Dataset entries:
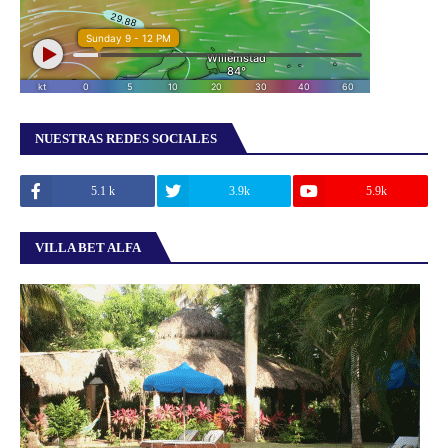
NUESTRAS REDES SOCIALES
5.1 k
3.9k
5.9k
VILLA BET ALFA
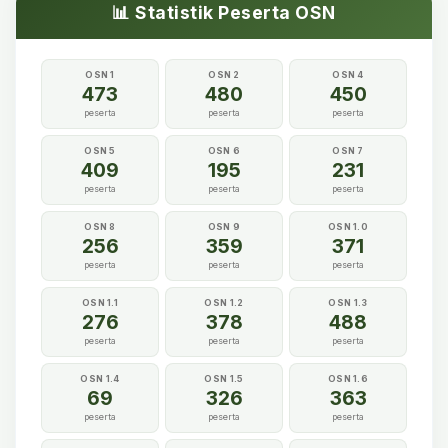
📊 Statistik Peserta OSN
OSN 1
OSN 2
OSN 4
473
480
450
peserta
peserta
peserta
OSN 5
OSN 6
OSN 7
409
195
231
peserta
peserta
peserta
OSN 8
OSN 9
OSN 1.0
256
359
371
peserta
peserta
peserta
OSN 1.1
OSN 1.2
OSN 1.3
276
378
488
peserta
peserta
peserta
OSN 1.4
OSN 1.5
OSN 1.6
69
326
363
peserta
peserta
peserta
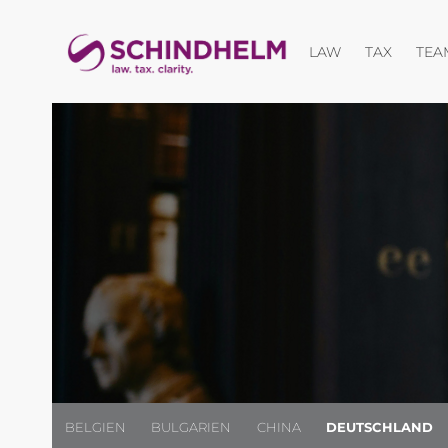
Menü öffnen
Menü öf
LAW
TAX
TEA
BELGIEN
BULGARIEN
CHINA
DEUTSCHLAND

▶ **TASK TO COMPLETE**: Retype all entries exactly, without the images.

▶ **SOLUTION TO THE PROBLEM**:
NUESTRAS REDES SOCIALES
5.1 k
3.9k
5.9k
VILLA BET ALFA
📊 Statistik Peserta OSN
OSN 1
OSN 2
OSN 4
473
480
450
peserta
peserta
peserta
OSN 5
OSN 6
OSN 7
409
195
231
peserta
peserta
peserta
OSN 8
OSN 9
OSN 1.0
256
359
371
peserta
peserta
peserta
OSN 1.1
OSN 1.2
OSN 1.3
276
378
488
peserta
peserta
peserta
OSN 1.4
OSN 1.5
OSN 1.6
69
326
363
peserta
peserta
peserta
Menü öffnen
Menü öf
LAW
TAX
TEA
BELGIEN
BULGARIEN
CHINA
DEUTSCHLAND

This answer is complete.